The inability of sequence techniques to pinpoint the exact location of the SD sequence poses a problem because its location is believed to affect translation initiation CITATION CITATION .
The second approach, using free energy calculations, is based on thermodynamic considerations of the proposed mechanism of 30S binding to the mRNA and overcomes the limitations of sequence analysis.
Watson Crick hybridization occurs between the 3 -terminal, single-stranded nucleotides of the 16S rRNA and the SD sequence in the mRNA and has a significant effect on translation CITATION, CITATION.
The formation of hydrogen bonds between aligned, complementary nucleotides is the basis of Watson Crick hybridization and results in a more stable, double-stranded structure with lower free energy than the participating single-stranded sequences.
One long-standing implementation of this model, Mfold CITATION, quantifies the degree of hybridization and the stability of RNA secondary structure by calculating the change in energy CITATION CITATION.
This method for estimating free energy has been adapted to identify SD sequences by repeatedly calculating the G values for progressive alignments of the rRNA tail with the mRNA in the region upstream of the start codon CITATION, CITATION, CITATION, CITATION.

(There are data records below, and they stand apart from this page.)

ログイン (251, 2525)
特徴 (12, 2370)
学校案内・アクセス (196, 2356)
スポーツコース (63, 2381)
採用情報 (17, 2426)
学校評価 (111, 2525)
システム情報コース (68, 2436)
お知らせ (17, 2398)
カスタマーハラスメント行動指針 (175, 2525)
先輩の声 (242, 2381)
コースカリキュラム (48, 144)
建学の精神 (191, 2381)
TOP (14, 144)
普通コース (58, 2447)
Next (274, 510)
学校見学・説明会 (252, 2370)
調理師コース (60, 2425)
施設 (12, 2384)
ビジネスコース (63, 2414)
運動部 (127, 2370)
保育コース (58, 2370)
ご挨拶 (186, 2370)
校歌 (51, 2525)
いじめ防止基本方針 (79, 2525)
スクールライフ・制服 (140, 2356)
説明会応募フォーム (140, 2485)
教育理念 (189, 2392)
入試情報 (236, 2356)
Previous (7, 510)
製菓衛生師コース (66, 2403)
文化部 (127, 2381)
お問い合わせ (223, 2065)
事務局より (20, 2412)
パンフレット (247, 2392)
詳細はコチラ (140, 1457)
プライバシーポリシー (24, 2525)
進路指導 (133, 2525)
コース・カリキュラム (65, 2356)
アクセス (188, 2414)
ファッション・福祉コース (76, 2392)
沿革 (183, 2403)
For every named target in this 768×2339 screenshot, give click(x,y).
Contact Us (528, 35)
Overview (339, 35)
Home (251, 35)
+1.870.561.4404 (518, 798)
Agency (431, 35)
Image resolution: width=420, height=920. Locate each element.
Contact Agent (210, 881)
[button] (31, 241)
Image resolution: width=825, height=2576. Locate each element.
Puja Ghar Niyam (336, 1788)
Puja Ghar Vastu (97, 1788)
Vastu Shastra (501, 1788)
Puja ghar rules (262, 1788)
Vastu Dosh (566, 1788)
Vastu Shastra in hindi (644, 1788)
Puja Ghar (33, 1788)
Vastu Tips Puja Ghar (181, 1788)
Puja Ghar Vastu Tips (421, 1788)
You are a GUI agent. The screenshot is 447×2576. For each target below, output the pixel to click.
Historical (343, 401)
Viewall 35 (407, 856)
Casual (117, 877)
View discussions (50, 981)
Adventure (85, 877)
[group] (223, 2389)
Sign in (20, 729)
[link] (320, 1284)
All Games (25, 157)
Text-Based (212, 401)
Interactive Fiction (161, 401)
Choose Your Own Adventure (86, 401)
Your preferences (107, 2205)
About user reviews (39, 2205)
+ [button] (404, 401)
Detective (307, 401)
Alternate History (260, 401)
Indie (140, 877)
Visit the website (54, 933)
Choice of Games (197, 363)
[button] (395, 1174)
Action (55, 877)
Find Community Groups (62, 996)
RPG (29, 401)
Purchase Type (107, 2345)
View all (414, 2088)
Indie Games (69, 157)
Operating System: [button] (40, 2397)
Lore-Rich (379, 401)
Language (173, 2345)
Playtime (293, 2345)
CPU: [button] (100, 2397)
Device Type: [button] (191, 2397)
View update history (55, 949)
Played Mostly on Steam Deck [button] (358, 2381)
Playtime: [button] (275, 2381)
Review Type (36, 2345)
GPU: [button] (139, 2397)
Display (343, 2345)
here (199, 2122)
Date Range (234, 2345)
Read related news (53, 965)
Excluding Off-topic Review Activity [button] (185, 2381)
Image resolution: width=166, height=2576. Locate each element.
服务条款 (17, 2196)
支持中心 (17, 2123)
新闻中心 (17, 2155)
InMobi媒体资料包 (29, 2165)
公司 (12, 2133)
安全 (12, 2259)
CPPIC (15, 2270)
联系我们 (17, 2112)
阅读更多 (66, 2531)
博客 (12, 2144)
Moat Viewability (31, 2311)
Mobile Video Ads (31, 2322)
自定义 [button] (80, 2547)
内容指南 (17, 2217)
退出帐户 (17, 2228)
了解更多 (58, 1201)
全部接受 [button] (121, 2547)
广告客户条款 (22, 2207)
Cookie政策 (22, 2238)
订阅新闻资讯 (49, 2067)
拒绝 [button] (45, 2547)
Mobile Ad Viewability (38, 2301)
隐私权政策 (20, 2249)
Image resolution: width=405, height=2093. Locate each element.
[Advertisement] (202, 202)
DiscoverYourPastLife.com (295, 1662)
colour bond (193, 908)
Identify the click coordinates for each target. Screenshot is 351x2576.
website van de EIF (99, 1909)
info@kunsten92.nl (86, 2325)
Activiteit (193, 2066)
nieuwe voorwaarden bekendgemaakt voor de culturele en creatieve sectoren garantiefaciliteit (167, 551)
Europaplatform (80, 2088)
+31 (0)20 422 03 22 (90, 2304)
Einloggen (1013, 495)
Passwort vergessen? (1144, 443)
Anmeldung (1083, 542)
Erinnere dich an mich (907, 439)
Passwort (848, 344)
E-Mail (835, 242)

All of these studies have observed a trough of negative G upstream of the start codon whose location is largely coincident with the SD consensus sequence.
This second approach can both identify the SD sequence and pinpoint its exact location as that having the minimal G value.
However, the exact location of the SD sequence is dependent on the nucleotide indexing scheme of the algorithm, i.e., on which nucleotide is designated as the 0 position.
To normalize indexing and to further extend free energy analysis through the start codon and into the coding region of genes, we created a new metric, relative spacing.
This metric localizes binding across the entire translation initiation region, relative to the rRNA tail, enabling us to characterize binding that involves the start codon as well as sequences downstream.
RS is also independent of the length of the rRNA tail, and this property allows for comparison of binding locations between species.
By examining sequences downstream from start codons, we could explore mRNAs that lack any upstream region, the leaderless mRNAs CITATION CITATION.
The lack of any 5 untranslated leader in the mRNAs has prompted searches for other sequence motifs that could interact with the 16S rRNA.
One of these, the downstream box hypothesis CITATION, has been disproved CITATION.
Thus, there is a continued search for an explanation for the highly conserved sequences 3 of the initiation codon that have been observed in many leaderless mRNAs CITATION, CITATION, CITATION .
In this study we use the RS metric to identify the positions of minimal G troughs for genes of 18 species of prokaryotes as a test of its usefulness as a means to improve existing annotation tools, i.e., by identifying SD sequences.
We observe 2,420 genes where the strongest binding in the entire TIR takes place one nucleotide downstream from the start codon, at RS 1.
Of these, 624 genes have unusually strong binding.
We then determine if these 624 genes were mis-annotated and conclude that 384 are.